Up to and including the line that contains "devis pour rendre", repeat the entries below exactly from the first line on. Do not carry over any pictures.
*** Begin section ***
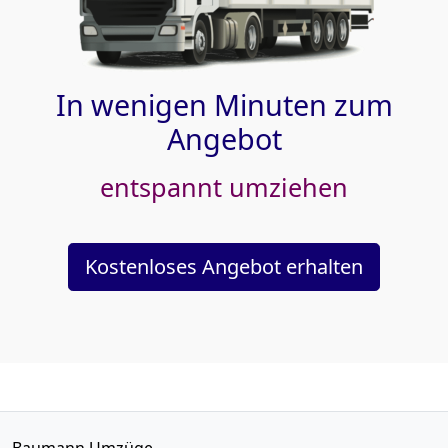
In wenigen Minuten zum
Angebot
entspannt umziehen
Kostenloses Angebot erhalten
Baumann Umzüge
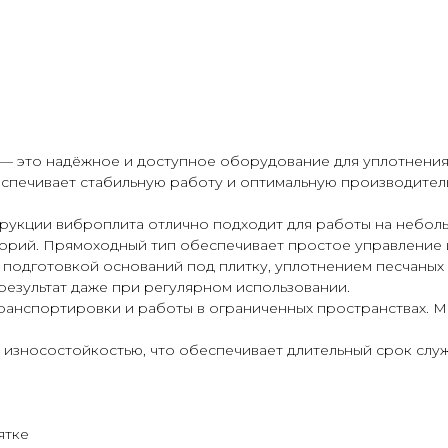
— это надёжное и доступное оборудование для уплотнения п
еспечивает стабильную работу и оптимальную производител
укции виброплита отлично подходит для работы на небольш
орий. Прямоходный тип обеспечивает простое управление и
с подготовкой оснований под плитку, уплотнением песчаных
езультат даже при регулярном использовании.
анспортировки и работы в ограниченных пространствах. Мо
 износостойкостью, что обеспечивает длительный срок слу
ятке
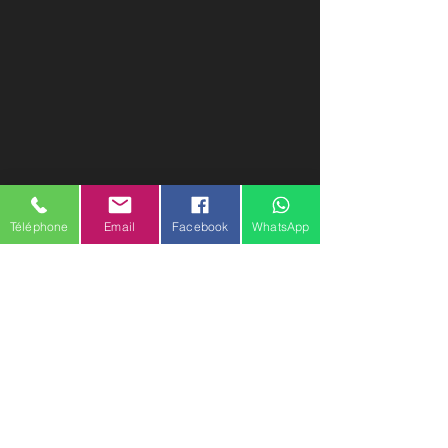
Téléphone
Email
Facebook
WhatsApp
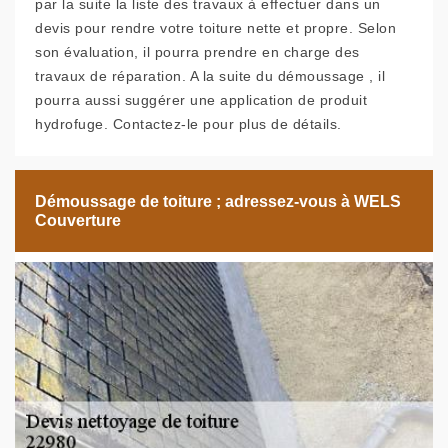
par la suite la liste des travaux à effectuer dans un
devis pour rendre votre toiture nette et propre. Selon
son évaluation, il pourra prendre en charge des
travaux de réparation. A la suite du démoussage , il
pourra aussi suggérer une application de produit
hydrofuge. Contactez-le pour plus de détails.
Démoussage de toiture ; adressez-vous à WELS
Couverture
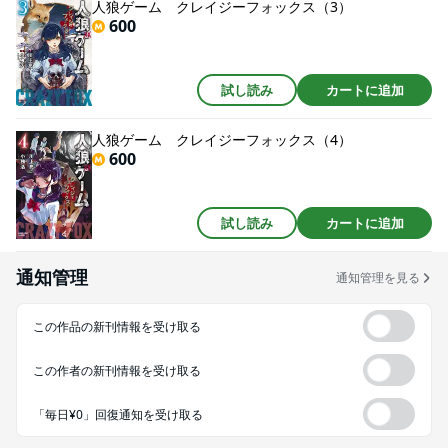
人狼ゲーム クレイジーフォックス（3）
600
試し読み
カートに追加
人狼ゲーム クレイジーフォックス（4）
600
試し読み
カートに追加
通知管理
通知管理を見る
この作品の新刊情報を受け取る
この作者の新刊情報を受け取る
「毎日¥0」回復通知を受け取る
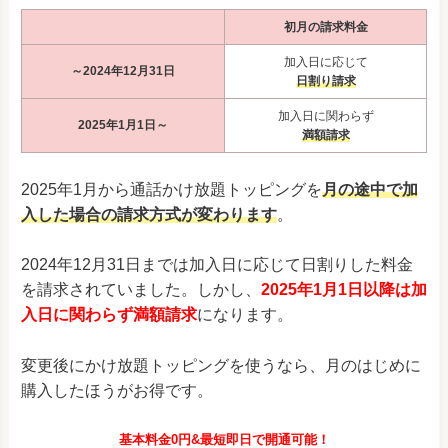
初月の請求料金
加入日に応じて
～2024年12月31日
日割り請求
加入日に関わらず
2025年1月1日～
満額請求
2025年1月から通話かけ放題トッピングを
月の途中で加
入した場合の請求方式が変わります
。
2024年12月31日までは加入日に応じて日割りした料金
を請求されていました。しかし、
2025年1月1日以降は加
入日に関わらず満額請求
になります。
変更後にかけ放題トッピングを使うなら、月のはじめに
購入したほうがお得です。
基本料金0円&最短即日で開通可能！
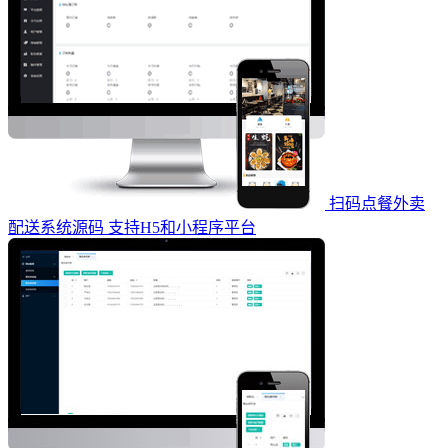
扫码点餐外卖
配送系统源码 支持H5和小程序平台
*** End section ***
→ **Answer area**:
In wenigen Minuten zum
Angebot
entspannt umziehen
Kostenloses Angebot erhalten
Baumann Umzüge
— это надёжное и доступное оборудование для уплотнения п
еспечивает стабильную работу и оптимальную производител
укции виброплита отлично подходит для работы на небольш
орий. Прямоходный тип обеспечивает простое управление и
с подготовкой оснований под плитку, уплотнением песчаных
езультат даже при регулярном использовании.
анспортировки и работы в ограниченных пространствах. Мо
 износостойкостью, что обеспечивает длительный срок слу
ятке
Téléphone
Email
Facebook
WhatsApp
par la suite la liste des travaux à effectuer dans un
devis pour rendre votre toiture nette et propre. Selon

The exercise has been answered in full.